Even though I was alive at the time, I do not remember what life was like in the 1950s when Sen. Joe McCarthy was running roughshod over the rights and lives of decent, responsible, patriotic Americans. It was a time when people were afraid to express their opinions outside the relative safety of their own homes and when neighbors turned on neighbors, for fear of being outed -- fairly or not -- by the goon squads of public decency led by Tailgunner Joe himself. It was a time when the Bill of Rights meant doing wrong and the bells of freedom rang only for those who toed the McCarthy line. It was a very scary time.

It is starting to feel the way I think it did a half century ago when people were afraid to speak for fear that their own government would punish them for their thoughts. Mind you, I am not saying that the threats this time are real -- that would be outrageous and every American, regardless of political stripe, would fight against them -- only that people may think they are real.

If we have come so far in this country that people who think, people who write, people who make movies, people who challenge the status quo, people who challenge the rest of us to challenge ourselves, are so cowed by the idea that government can take its vengeance upon us, then we have allowed others to take our country down a most un-American road. For that way lies tyranny and despair and that is not the way of the United States.

I am confident that "Fahrenheit 9/11" will be distributed in theaters across this country because there are still enough citizens who yearn to learn that they will cause it to happen. And it will be publicly acclaimed.

I am also confident that the Walt Disney Co. will continue to get its tax breaks -- courtesy of the rest of us, which is always the case -- regardless of whether it releases the film or not. And I am confident that Michael Moore will continue to speak out the way he does best -- through well-documented and well-edited film-making.

What gives me pause for concern, though, is the direction we seem to be heading in this country and the difficulty we seem to be having either recognizing the danger or reversing our course. McCarthyism overtook an unsuspecting country willing to believe just about anything that it was told that would protect us from the evils of Communism. It turned out we had more to fear from the red-baiter from Wisconsin than the Reds from the Kremlin.
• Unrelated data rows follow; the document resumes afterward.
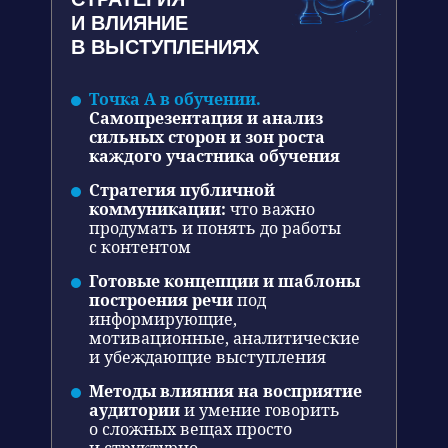
И ВЛИЯНИЕ
В ВЫСТУПЛЕНИЯХ
Точка А в обучении.
Самопрезентация и анализ
сильных сторон и зон роста
каждого участника обучения
Стратегия публичной
коммуникации:
что важно
продумать и понять до работы
с контентом
Готовые концепции и шаблоны
построения речи
под
информирующие,
мотивационные, аналитические
и убеждающие выступления
Методы влияния на восприятие
аудитории
и умение говорить
о сложных вещах просто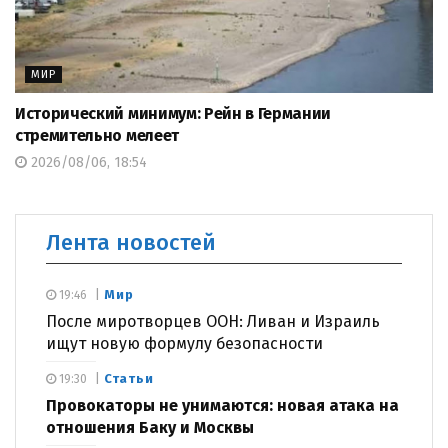
МИР
Исторический минимум: Рейн в Германии
стремительно мелеет
2026/08/06, 18:54
Лента новостей
Мир
19:46
После миротворцев ООН: Ливан и Израиль
ищут новую формулу безопасности
Статьи
19:30
Провокаторы не унимаются: новая атака на
отношения Баку и Москвы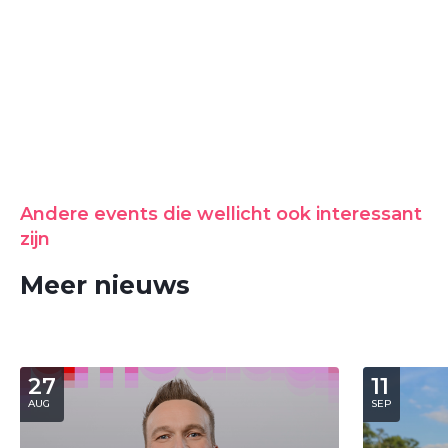
Andere events die wellicht ook interessant
zijn
Meer nieuws
27
11
AUG
SEP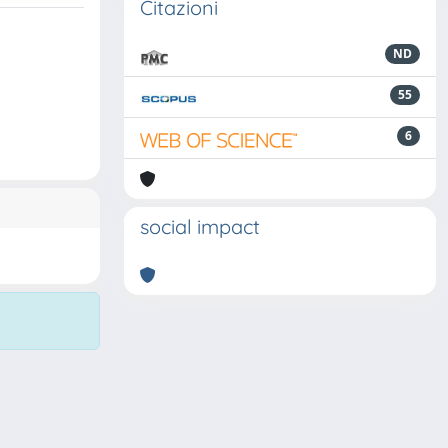
Citazioni
ND
55
6
social impact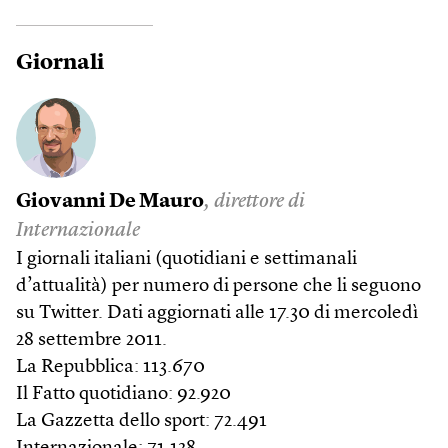
Giornali
Giovanni De Mauro
, direttore di
Internazionale
I giornali italiani (quotidiani e settimanali
d’attualità) per numero di persone che li seguono
su Twitter. Dati aggiornati alle 17.30 di mercoledì
28 settembre 2011.
La Repubblica: 113.670
Il Fatto quotidiano: 92.920
La Gazzetta dello sport: 72.491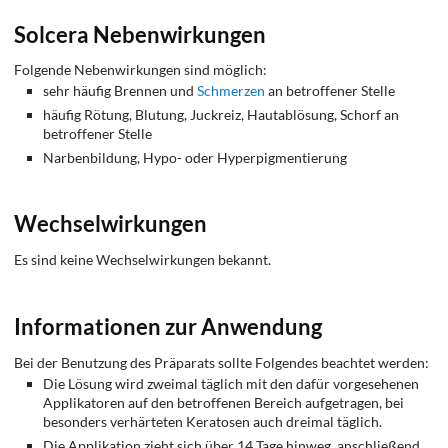
Solcera Nebenwirkungen
Folgende Nebenwirkungen sind möglich:
sehr häufig Brennen und
Schmerzen
an betroffener Stelle
häufig Rötung, Blutung, Juckreiz, Hautablösung, Schorf an
betroffener Stelle
Narbenbildung, Hypo- oder Hyperpigmentierung
Wechselwirkungen
Es sind keine Wechselwirkungen bekannt.
Informationen zur Anwendung
Bei der Benutzung des Präparats sollte Folgendes beachtet werden:
Die Lösung wird zweimal täglich mit den dafür vorgesehenen
Applikatoren auf den betroffenen Bereich aufgetragen, bei
besonders verhärteten Keratosen auch dreimal täglich.
Die Applikation zieht sich über 14 Tage hinweg, anschließend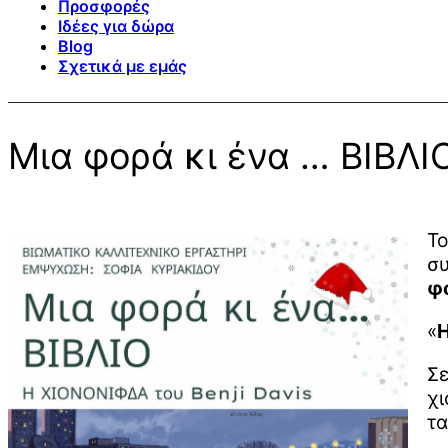
Προσφορές
Ιδέες για δώρα
Blog
Σχετικά με εμάς
Μια φορά κι ένα … ΒΙΒΛΙ
Τ
συ
φο
«
Σε
χι
τα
The same may be true today. We all want to do what we can to stop these terrorist madmen from destroying that which we hold dear. What we can't do in the process, though, is destroy that which we hold dear all by ourselves. Fearing government reprisals for thinking out loud, in movie theaters and in bookstores, is a dangerous first step down that slippery slope.

If paper can be destroyed at Fahrenheit 451, at what temperature does our freedom start to burn?